First experience of transjugular intrahepatic portosystemic shunting (TIPS) in patients with complicated form of portal hypertension
V.V. GLINKIN, E.Sh. MAKARIMOV, M.M. MINNULLIN, A.Kh. ODINTSOVA, I.V. ZAYNULLIN, A.A. VANYUSHIN, K.A. MALYKIN, N.R. MUNIROVA
Republican Clinical Hospital of the Ministry of Health of the Republic of Tatarstan, 138 Orenburgskiy trakt, Kazan, Russian Federation, 420063
Glinkin V.V. — radiologist, Head of the Department of X-ray-surgical methods of diagnosis and treatment, tel. (843) 237-34-80, e-mail: vladimir-glinkin@yandex.ru
Makarimov E.Sh. — surgeon of the Department of X-ray-surgical methods of diagnosis and treatment, tel. (843) 237-34-80
Minnullin M.M. — Cand. Med. Sc., Deputy Chief Doctor on Medical Work, tel. (843) 237-35-07
Odintsova A.Kh. — Cand. Med. Sc., Head of the Gastroenterology Department, tel. (843) 237-36-27
Zaynullin I.V. — surgeon, Head of the Abdominal Surgery Department, tel. (843) 237-34-97
Vanyushin A.A. — anesthesiologist-resuscitator, Head of the Intensive Care Unit № 1, tel. (843) 237-35-57
Malykin K.A. — anesthesiologist-resuscitator, Head of the Anesthesiology Department, tel. (843) 237-33-40
Munirova N.R. — radiologist, MRI and CT Department, tel. (843) 237-34-92
The article presents the first experience of the complicated portal hypertension syndrome treatment by transjugular intrahepatic portosystemic stent (TIPS). 3 patients with Class B and C (Child-Turcotte-Pugh classification) were successfully operated.

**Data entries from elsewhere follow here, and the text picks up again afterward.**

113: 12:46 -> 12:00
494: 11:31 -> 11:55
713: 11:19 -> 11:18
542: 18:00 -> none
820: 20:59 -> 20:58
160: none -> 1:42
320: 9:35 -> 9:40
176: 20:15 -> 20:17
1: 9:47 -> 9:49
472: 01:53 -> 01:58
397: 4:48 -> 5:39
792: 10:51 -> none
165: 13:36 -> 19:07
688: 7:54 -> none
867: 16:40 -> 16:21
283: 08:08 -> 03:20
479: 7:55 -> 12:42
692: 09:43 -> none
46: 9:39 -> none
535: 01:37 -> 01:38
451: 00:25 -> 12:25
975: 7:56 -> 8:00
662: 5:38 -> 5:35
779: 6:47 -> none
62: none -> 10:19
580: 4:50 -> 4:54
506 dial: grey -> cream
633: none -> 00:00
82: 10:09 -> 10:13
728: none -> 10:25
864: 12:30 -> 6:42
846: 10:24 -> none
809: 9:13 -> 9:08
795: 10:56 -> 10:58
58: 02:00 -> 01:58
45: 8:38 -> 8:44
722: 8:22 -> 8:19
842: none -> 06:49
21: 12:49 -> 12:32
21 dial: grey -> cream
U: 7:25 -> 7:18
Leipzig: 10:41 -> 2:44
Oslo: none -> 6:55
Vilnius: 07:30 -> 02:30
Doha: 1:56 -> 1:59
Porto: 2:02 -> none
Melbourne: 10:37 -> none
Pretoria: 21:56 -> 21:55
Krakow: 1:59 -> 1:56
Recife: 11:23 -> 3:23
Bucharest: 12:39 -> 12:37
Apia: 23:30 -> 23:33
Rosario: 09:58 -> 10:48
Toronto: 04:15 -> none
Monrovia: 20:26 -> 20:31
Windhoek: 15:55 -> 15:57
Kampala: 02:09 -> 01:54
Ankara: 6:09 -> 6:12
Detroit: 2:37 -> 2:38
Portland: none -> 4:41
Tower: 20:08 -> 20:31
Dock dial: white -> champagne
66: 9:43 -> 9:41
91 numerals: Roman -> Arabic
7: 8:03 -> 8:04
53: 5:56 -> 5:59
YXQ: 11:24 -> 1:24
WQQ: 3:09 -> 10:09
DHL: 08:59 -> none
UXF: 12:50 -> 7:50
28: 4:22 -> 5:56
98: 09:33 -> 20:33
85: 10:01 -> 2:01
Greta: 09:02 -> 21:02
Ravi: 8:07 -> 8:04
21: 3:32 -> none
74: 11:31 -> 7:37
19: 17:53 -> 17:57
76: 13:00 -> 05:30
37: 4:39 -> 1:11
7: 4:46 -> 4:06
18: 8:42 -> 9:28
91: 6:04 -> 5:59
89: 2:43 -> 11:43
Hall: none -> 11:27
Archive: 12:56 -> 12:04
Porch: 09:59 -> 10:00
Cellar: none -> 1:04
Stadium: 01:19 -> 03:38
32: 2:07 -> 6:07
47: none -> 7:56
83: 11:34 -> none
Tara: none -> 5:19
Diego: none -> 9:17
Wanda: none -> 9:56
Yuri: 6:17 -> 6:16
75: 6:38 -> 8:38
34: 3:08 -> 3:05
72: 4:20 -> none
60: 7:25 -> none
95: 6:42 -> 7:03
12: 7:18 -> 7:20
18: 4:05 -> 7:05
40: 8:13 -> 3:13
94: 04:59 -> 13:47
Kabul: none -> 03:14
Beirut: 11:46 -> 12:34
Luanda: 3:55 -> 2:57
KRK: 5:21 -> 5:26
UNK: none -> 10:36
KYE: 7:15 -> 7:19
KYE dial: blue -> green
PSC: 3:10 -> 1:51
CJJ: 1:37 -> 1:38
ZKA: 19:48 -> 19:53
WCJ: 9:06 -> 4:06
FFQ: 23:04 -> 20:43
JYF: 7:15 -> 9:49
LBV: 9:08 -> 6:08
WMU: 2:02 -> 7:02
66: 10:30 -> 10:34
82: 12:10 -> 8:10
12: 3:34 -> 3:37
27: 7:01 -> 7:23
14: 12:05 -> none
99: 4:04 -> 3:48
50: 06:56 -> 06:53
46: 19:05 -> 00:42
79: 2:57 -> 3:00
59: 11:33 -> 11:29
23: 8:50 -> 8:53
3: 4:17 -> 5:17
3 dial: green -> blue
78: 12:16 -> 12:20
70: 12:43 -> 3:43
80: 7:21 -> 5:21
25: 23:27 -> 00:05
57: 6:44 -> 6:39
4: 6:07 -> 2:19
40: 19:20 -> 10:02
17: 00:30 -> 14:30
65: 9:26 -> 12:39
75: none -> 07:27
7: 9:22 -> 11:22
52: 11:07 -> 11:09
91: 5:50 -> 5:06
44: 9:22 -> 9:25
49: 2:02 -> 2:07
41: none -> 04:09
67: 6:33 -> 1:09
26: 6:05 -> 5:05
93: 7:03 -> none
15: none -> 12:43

Patients were discharged from the hospital in 4-7 days. Mortality was 33% (1 patient) due to decompensation of liver cell failure. The other two patients were followed for up to 2 months. Their condition is satisfactory, shunts are passable. Further expansion of indications for TIPS is expected.
Key words: liver cirrhosis, portal hypertension syndrome, bleeding from varices of the esophagus and stomach, transjugular intrahepatic portosystemic stent — TIPS, stent-graft.